Örnek vakanın hikayesinin devamı: Aile hekimi, hastanın yaşıyla birlikte, altta yatan kanser olasılığını yükselten gece ağrısı ve yorgunluğunun varlığından endişe duyuyordu. Bu nedenle hastaya tam kan sayımı, karaciğer fonksiyon testleri, serum kalsiyum ve eritrosit sedimantasyon hızını (ESH) içeren ilk kan testleri için sevk etti. Sonuçlar hafif yükselmiş trombosit sayısı (495 bin / milimetreküp) ve orta derecede yükselmiş ESH (34 mm / s) için anlamlıydı. Bu nedenle serum elektroforezi ve Bence Jones proteini de dahil olmak üzere başka spesifik kan testleri yapıldı. Sonuçta hastada multipl miyelomu düşündüren monoklonal immünoglobulinler tespit edildi. Hastaya acil olarak bir kanser kliniğine yönlendirildi.
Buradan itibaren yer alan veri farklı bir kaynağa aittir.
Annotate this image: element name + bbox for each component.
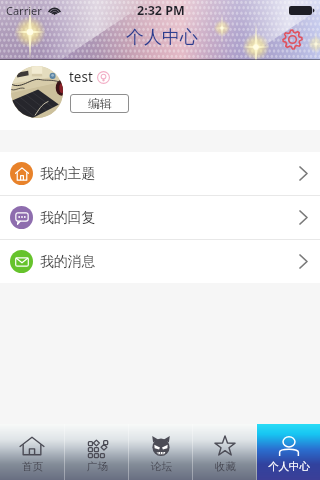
staticText: 我的回复 <box>40 209 96 226</box>
button[interactable]: 我的回复 <box>0 196 320 239</box>
staticText: Carrier <box>6 3 42 18</box>
button[interactable]: 我的消息 <box>0 240 320 283</box>
staticText: 编辑 <box>88 96 112 111</box>
staticText: 我的消息 <box>40 253 96 270</box>
staticText: 2:32 PM <box>137 2 185 19</box>
staticText: 收藏 <box>215 460 236 473</box>
button[interactable]: 我的主题 <box>0 152 320 195</box>
staticText: 广场 <box>87 460 108 473</box>
button[interactable]: 收藏 <box>193 424 256 480</box>
button[interactable]: Settings <box>279 26 305 52</box>
staticText: 个人中心 <box>126 26 198 49</box>
button[interactable]: 首页 <box>0 424 64 480</box>
staticText: test <box>69 68 93 86</box>
staticText: 我的主题 <box>40 165 96 182</box>
button[interactable]: 个人中心 <box>257 424 320 480</box>
staticText: 论坛 <box>151 460 172 473</box>
staticText: 个人中心 <box>268 460 310 473</box>
button[interactable]: 编辑 <box>70 94 129 113</box>
staticText: 首页 <box>22 460 43 473</box>
button[interactable]: 广场 <box>65 424 128 480</box>
button[interactable]: 论坛 <box>129 424 192 480</box>
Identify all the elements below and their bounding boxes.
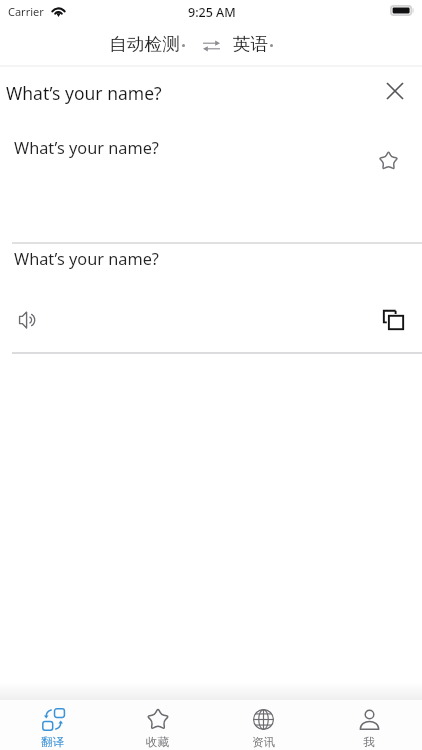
staticText: 自动检测 xyxy=(109,33,181,55)
button[interactable]: What’s your name? xyxy=(0,130,422,242)
button[interactable]: Speak xyxy=(12,304,44,336)
button[interactable]: What’s your name? xyxy=(0,241,422,349)
staticText: 收藏 xyxy=(146,735,169,749)
button[interactable]: Clear xyxy=(378,74,412,108)
staticText: 翻译 xyxy=(41,735,64,749)
staticText: 9:25 AM xyxy=(188,4,236,21)
staticText: What’s your name? xyxy=(14,137,159,159)
button[interactable]: 英语 xyxy=(229,28,277,60)
button[interactable]: 翻译 xyxy=(0,703,105,750)
button[interactable]: 资讯 xyxy=(210,703,316,750)
staticText: 资讯 xyxy=(252,735,275,749)
button[interactable]: 我 xyxy=(316,703,422,750)
button[interactable]: Swap languages xyxy=(201,32,225,56)
button[interactable]: 自动检测 xyxy=(105,28,189,60)
button[interactable]: Copy xyxy=(377,304,409,336)
button[interactable]: Favorite xyxy=(373,145,403,175)
staticText: 英语 xyxy=(233,33,269,55)
staticText: What’s your name? xyxy=(14,248,159,270)
staticText: What’s your name? xyxy=(6,81,162,105)
staticText: 我 xyxy=(363,735,375,749)
staticText: Carrier xyxy=(8,4,44,19)
button[interactable]: 收藏 xyxy=(105,703,210,750)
Kanser markırlarının geleceği

Özellikle pankreas ve yumurtalık gibi erken dönemde tespit edilmesi zor olarak kabul edilen kanserler için birçok kanser biyobelirteçleri araştırılmaktadır. Ancak, aday kanser biyobelirteçleri klinikte test eden çalışmaların sayısı azdır. Kanser için potansiyel bir tanısal belirteci değerlendirmek için gelecekteki araştırmalar, bu testlerin en iyi şekilde nasıl kullanılması gerektiğini belirlemeyi, doktor ve hasta kabul edilebilirliğini arttırmayı, yanlış pozitiflik oranlarını azaltmayı ve ekonomik yönlerini ölçmeyi amaçlamalıdır.

Kanser erken tanısı için kan markırlarından daha umut veren yöntem ise kandan tümör hücresi veya tümör hücre parçalarını (DNA gibi) tarayan likit biyopsilerdir.